Express Yourself

自由とは


ロンドン・メトロポリタン大学で教鞭を振るう81歳の男性は、
2005年にデンマークで発生したムハンマド風刺画問題を例に取り、
無制限の表現(言論)の自由は危険であると指摘しています。
彼は「合理的な不寛容へと導こうとする巨大な力を感じる」と語っています。


あの有名なターバンを爆弾に模した男の風刺画を例に見てみましょう。
大半の人が預言者ムハンマドには「見えない」ということで攻撃から逃れようとしていますが、
ムスリムはそれを危機だと認識しています。
彼は、デンマークムスリムがこれを侮辱的な画とする理由が2つあると指摘します。
「まず第一に、デンマークに暮らすムスリムは恒久的な平和を感じていないことです。
フランスやアイルランドで生活するムスリムもまた同じように、
ヨーロッパに暮らすムスリムはそうなる可能性が高い」
「次に、ムスリムとは異教徒であるヨーロッパ人が、
平和的に共に生活できない理由としてイスラーム至上主義者による犯罪(問題)を強調しています。
これによって、
ヨーロッパ社会に問題なく溶け込んでいたはずの穏健派たちも、その犠牲になっています。
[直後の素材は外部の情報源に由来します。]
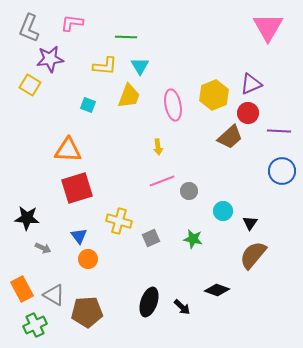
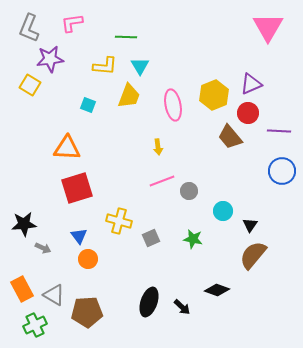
pink L-shape: rotated 15 degrees counterclockwise
brown trapezoid: rotated 92 degrees clockwise
orange triangle: moved 1 px left, 2 px up
black star: moved 3 px left, 6 px down; rotated 10 degrees counterclockwise
black triangle: moved 2 px down
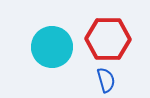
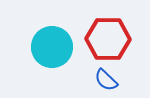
blue semicircle: rotated 150 degrees clockwise
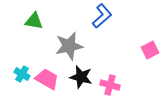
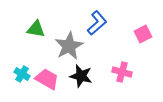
blue L-shape: moved 5 px left, 7 px down
green triangle: moved 2 px right, 8 px down
gray star: rotated 16 degrees counterclockwise
pink square: moved 7 px left, 16 px up
black star: moved 1 px up
pink cross: moved 12 px right, 13 px up
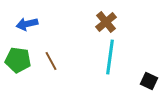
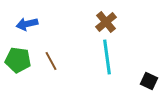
cyan line: moved 3 px left; rotated 16 degrees counterclockwise
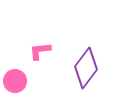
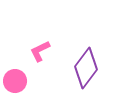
pink L-shape: rotated 20 degrees counterclockwise
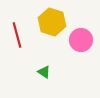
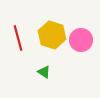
yellow hexagon: moved 13 px down
red line: moved 1 px right, 3 px down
」


そして彼は、この問題で表現の自由が絶対的に擁護されていることを批判的に見ています。
「表現の無制限の自由は攻撃的な言論も可能です。
それによって合理的な議論が不可能になる傾向があり、無制限の自由は悪でしかありません」
「自由を破ることは、合理的な政治的な議論に終止符を打つことが出来、
それらを歪めることさえ可能です。
表現の自由を制限するには十分な理由が存在するのです」


風刺画を掲載した『Jyllands-Postens』紙が問題後に守りの姿勢へ出たことについて、
彼は「道徳的に支離滅裂だ」と考えています。
「彼らは風刺画をクリスチャンを守るための手段として使用しました。
その一方で、ムスリムを怒らす意図はなく、
風刺画の印刷は犯罪ではないとも主張しています。」
そしてこのような問題が起きた場合には、
当事者が合理的に議論を交わすことが重要だと述べています。


例えば、無人島に放り出された状態と脱獄して雨に打たれた状態、
どちらが自由を感じるでしょうか。